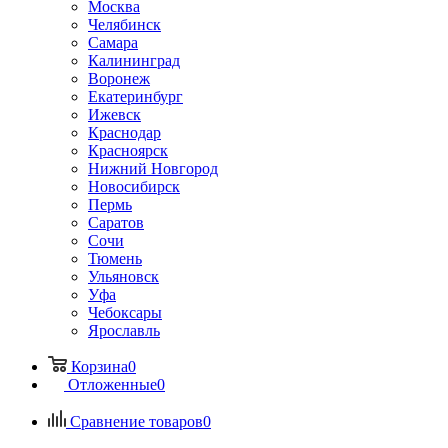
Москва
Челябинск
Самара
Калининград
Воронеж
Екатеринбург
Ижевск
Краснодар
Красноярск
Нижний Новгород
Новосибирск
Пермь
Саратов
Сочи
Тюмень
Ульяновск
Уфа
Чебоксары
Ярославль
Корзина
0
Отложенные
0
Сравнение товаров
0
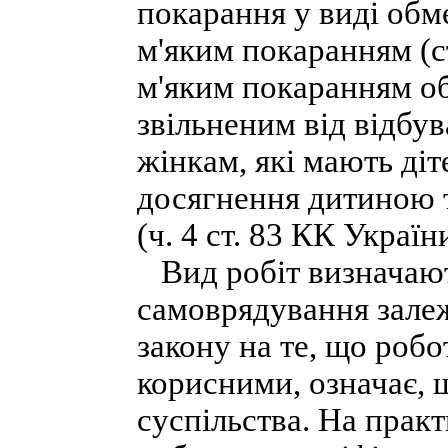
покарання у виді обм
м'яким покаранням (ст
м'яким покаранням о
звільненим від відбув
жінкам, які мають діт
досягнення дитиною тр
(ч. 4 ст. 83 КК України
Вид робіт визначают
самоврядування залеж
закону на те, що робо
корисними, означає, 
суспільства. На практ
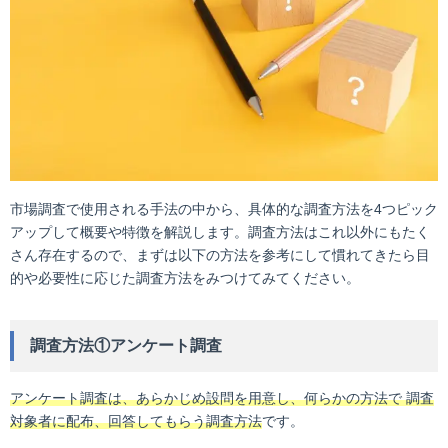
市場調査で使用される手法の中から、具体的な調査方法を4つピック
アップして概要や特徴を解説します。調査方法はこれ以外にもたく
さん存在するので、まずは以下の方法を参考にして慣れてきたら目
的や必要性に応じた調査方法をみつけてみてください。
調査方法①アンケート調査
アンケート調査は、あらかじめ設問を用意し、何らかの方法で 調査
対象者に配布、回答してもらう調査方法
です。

****

▶ _What you have to do_: From the records given above, reproduce all text exactly and exclude each picture.

▶ _Reply to the task_:
Москва
Челябинск
Самара
Калининград
Воронеж
Екатеринбург
Ижевск
Краснодар
Красноярск
Нижний Новгород
Новосибирск
Пермь
Саратов
Сочи
Тюмень
Ульяновск
Уфа
Чебоксары
Ярославль
Корзина
0
Отложенные
0
Сравнение товаров
0
покарання у виді обм
м'яким покаранням (ст
м'яким покаранням о
звільненим від відбув
жінкам, які мають діт
досягнення дитиною тр
(ч. 4 ст. 83 КК України
Вид робіт визначают
самоврядування залеж
закону на те, що робо
корисними, означає, 
суспільства. На практ
市場調査で使用される手法の中から、具体的な調査方法を4つピック
アップして概要や特徴を解説します。調査方法はこれ以外にもたく
さん存在するので、まずは以下の方法を参考にして慣れてきたら目
的や必要性に応じた調査方法をみつけてみてください。
調査方法①アンケート調査
アンケート調査は、あらかじめ設問を用意し、何らかの方法で 調査
対象者に配布、回答してもらう調査方法
です。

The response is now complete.